Agri-tech: meet the startups revolutionising food production

Future Planet Capital’s Guy Pengelley and Griff Williams comment on why the farming sector is ready for disruption and tip some of the most promising startups in the agri-tech sector.

This week, Arla launched a campaign, 'don’t cancel the cow' to address the trend of younger generations boycotting dairy due to environmental concerns. While these are justified, Arla is right to raise the wider points around the work the industry is doing to reduce this and the nutritional value that natural milk brings.

There is a lot of work being done by the industry in terms of upgrading existing infrastructure and investing in new technologies to reduce the climate impact of dairy farming, and this should be better communicated to allay consumer concerns.

The farming and agriculture industry has huge potential for disruption. Not only is agriculture responsible for a significant proportion of global emissions (between 15% to 25% depending on your source), but we face increasing challenges around food security due to a growing global population alongside reduction in available farmland due to land degradation and land constraints.

As a whole, the AgriFood Tech sector has seen large sums invested in the industry in recent years, with $18.9bn invested in upstream Ag technologies in 2021 across 1,846 deals. The amount invested has grown every year since 2016. In 2018, agri-tech really started taking off and we first saw more than $5bn invested in the sector.

Every stage of food production provides opportunities to innovate, from downstream alternatives to pesticides; automation and AI in harvesting; food packaging; eGrocery; and consumer food testing devices etc. If done right, innovation in the sector has the ability to increase sustainability in the food chain, increase animal welfare, bring economic benefit for farmers; reduce costs for consumers, and bring about food security for a growing global population.

Future Planet Capital is in the process of launching an AgriFood Innovation Fund alongside one of the UK’s AgriFood research institutions, Fera Sciences, which will look to invest in solutions to help solve these issues, specifically around emissions, regeneration, and novel foods, such as technologies to develop alternative proteins.

Our aim is to promote sustainable innovation and regenerative practises which cost-effectively support traditional farming as well as recognise the potential of novel food technologies.
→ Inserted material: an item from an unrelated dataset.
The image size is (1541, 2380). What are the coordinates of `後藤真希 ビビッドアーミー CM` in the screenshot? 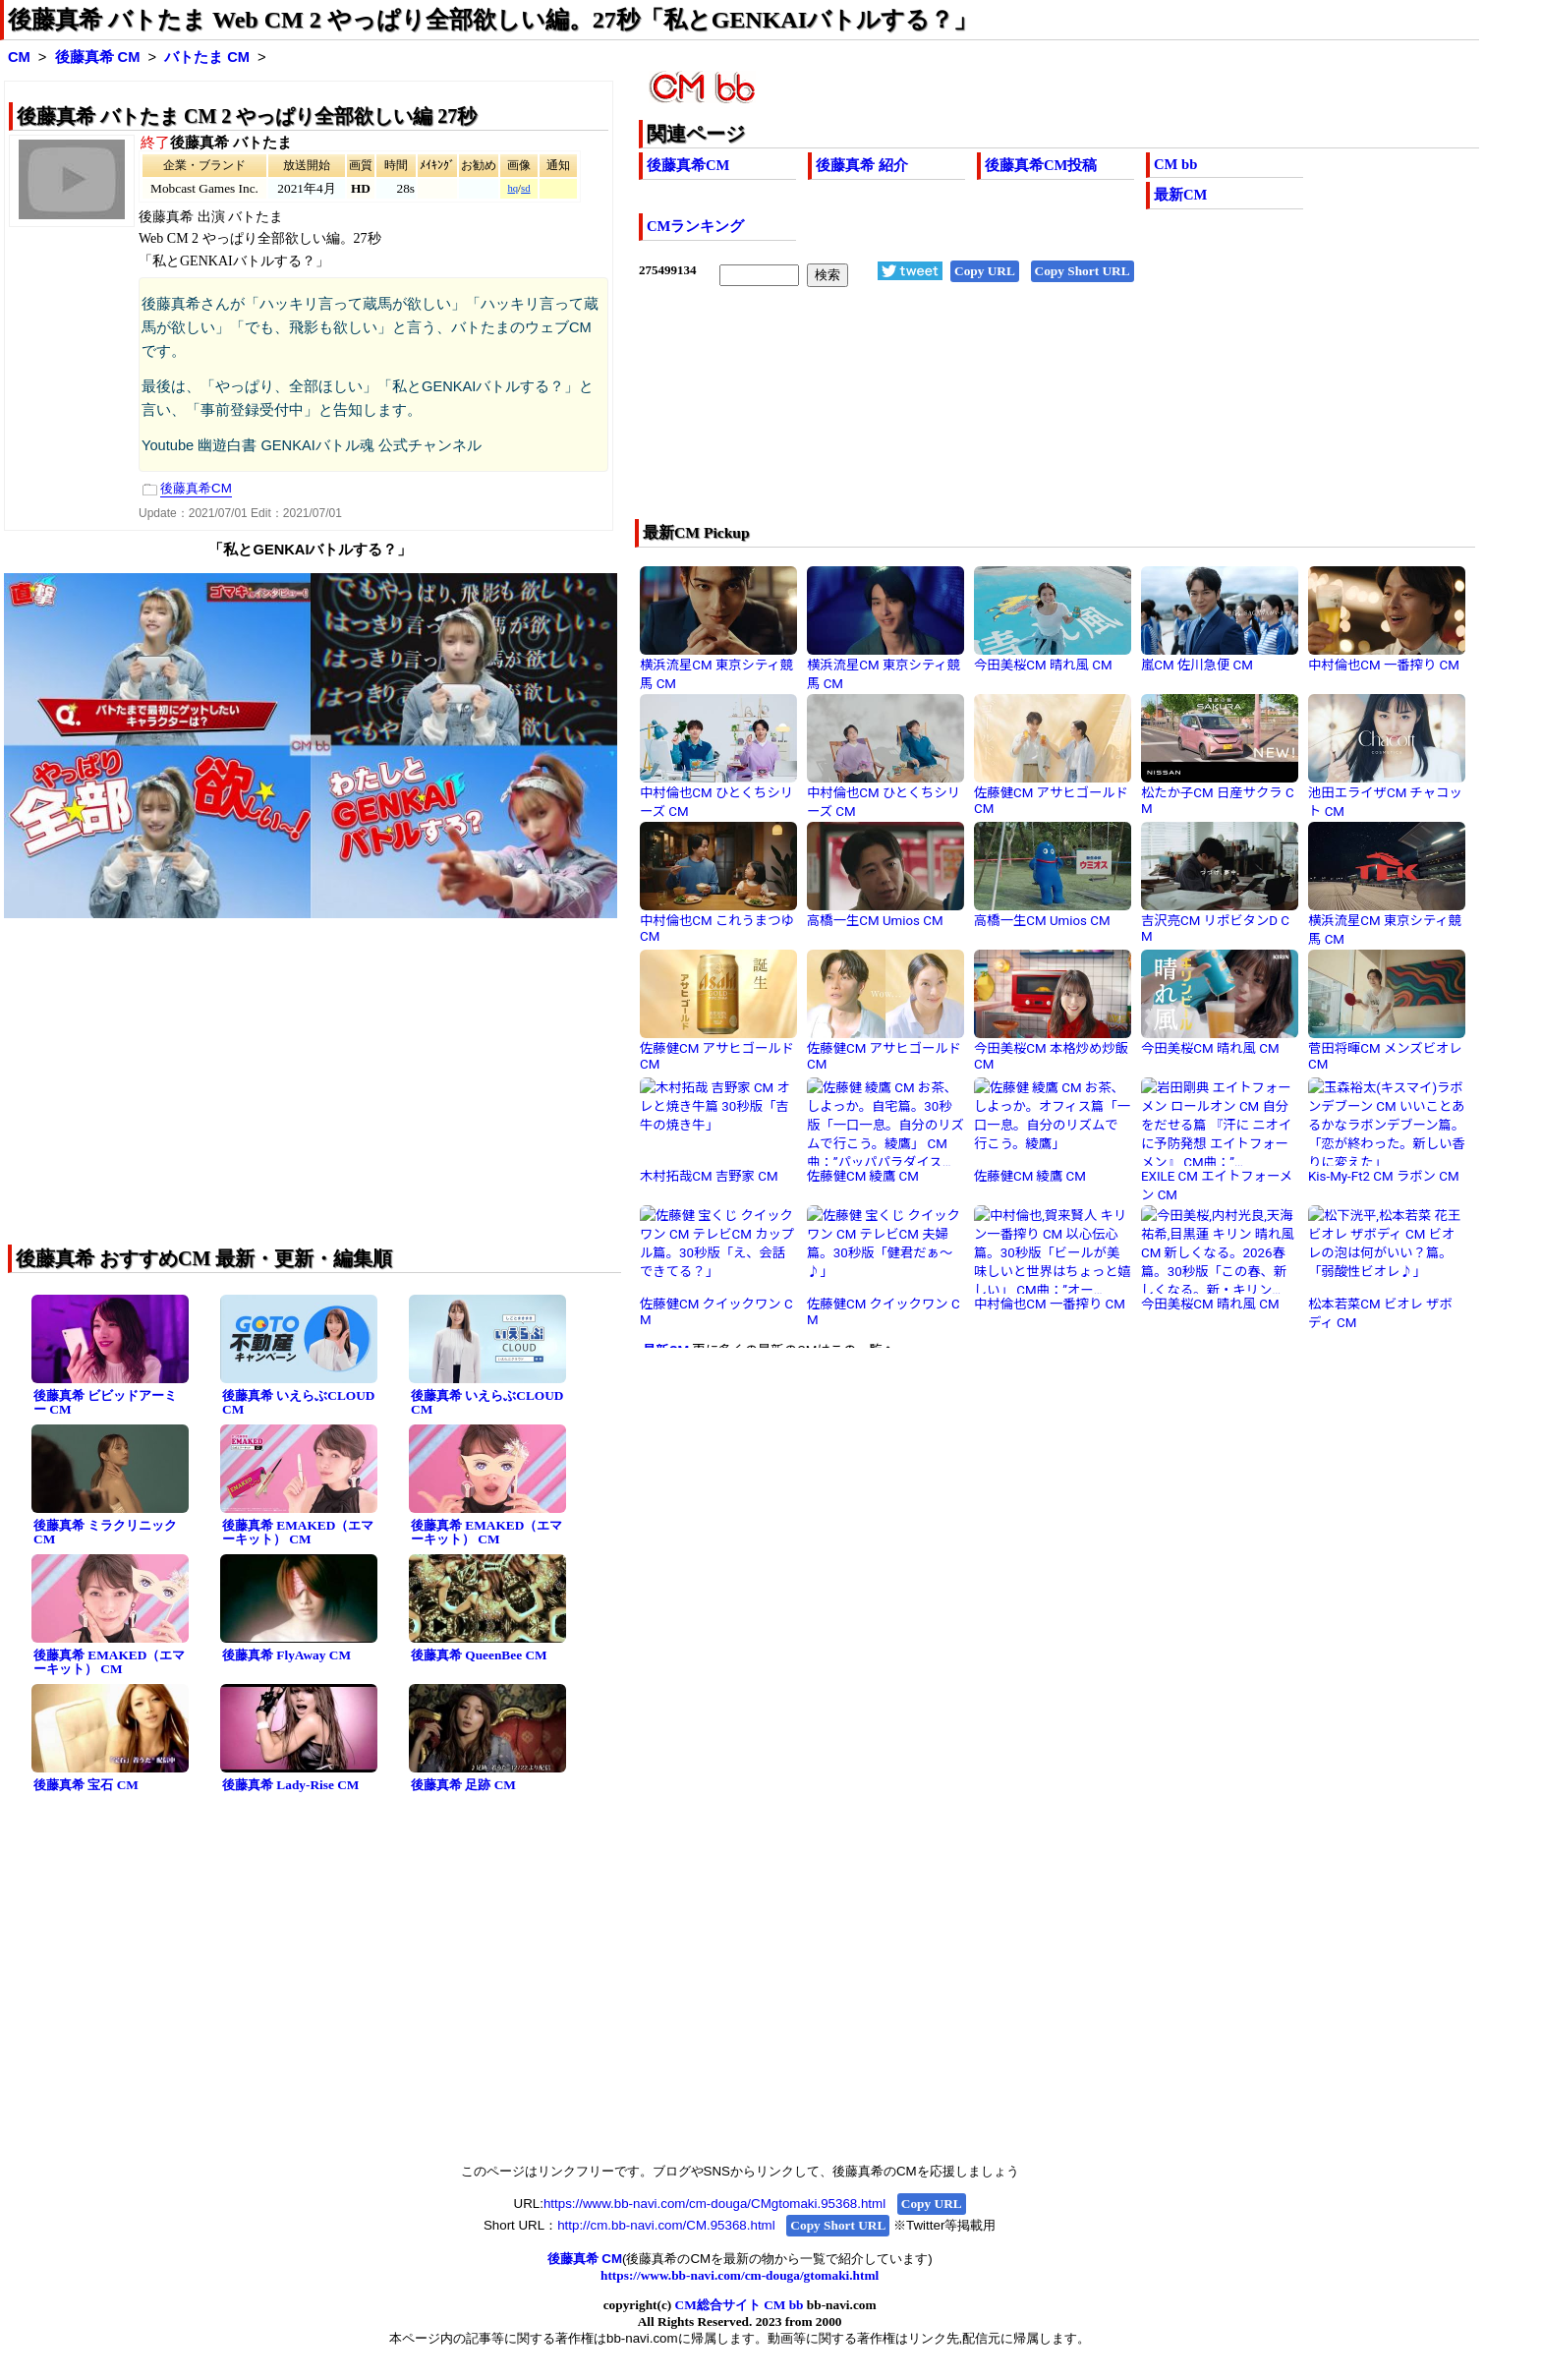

We already have a few exciting agri-tech startups in our portfolio. The key in our selection is the ability for sustainable solutions which farmers can use without being economically worse off, thus increasing adoption and ensuring that consumers are able to choose more efficient and sustainable food without having to pay more. Here are four companies we are particularly excited about:

Roslin Technologies: a spinout of Edinburgh University’s world famous Roslin Institute (the Institute cloned Dolly the Sheep back in 1996). Roslin is advancing new, unique technologies within cultivated meat; alternative protein; and animal cell therapies. Roslin’s technology within alternative protein allows the rapid production of insects which convert low quality food waste into higher quality proteins, oil and fertiliser.

Insect protein also has the potential to be used as animal feed (animal feed is currently comprised of unsustainable fishmeal or crops grown utilising a large amount of farmland worldwide which could otherwise be used for human consumption). Farmers will benefit from having access to fertilisers and animal feed which is more sustainable and more cost effective.

NutriSan: NutriSan has developed a low-cost seaweed supplement which can straightforwardly be incorporated into existing livestock feed. When fed to dairy cows, NutriSan’s proprietary seaweed formulation not only increases milk protein content but also reduces methane emissions. Whilst there is a small additional cost to farmers for NutriSan’s supplement, this is offset by the economic gain through receiving a higher price for the milk.

There is a large environmental benefit of a reduction in methane emissions of between 10 to 20% additionally. Further, NutriSan is trialling a red seaweed product which has the ability to reduce dairy cow methane emissions by 90%.

Tropic Biosciences: Tropic Biosciences is planning to use their in-house genome editing technology to develop new commercial varieties of tropical crops (initially coffee and banana). These multi-billion-dollar commodities play a critical role in supporting global nutrition and trade income but face intensifying supply-chain and disease challenges.

Tropic aim to solve these challenges through non-GMO genetic innovation, which will help farmers by increasing their production as they see a reduction in crop failure.

Levidian: Levidian’s technology removes damaging methane from the environment. The company has patented plasma technology which “cracks” or converts methane (CH4), at source of emissions, into its constituent parts of hydrogen and carbon, locking the carbon into high-quality green graphene. Both hydrogen and graphene are valuable bi-products: hydrogen can be used as a clean energy source and graphene is a “wonder” material able to be used in a variety of applications to extend product lifecycles and enhance performance.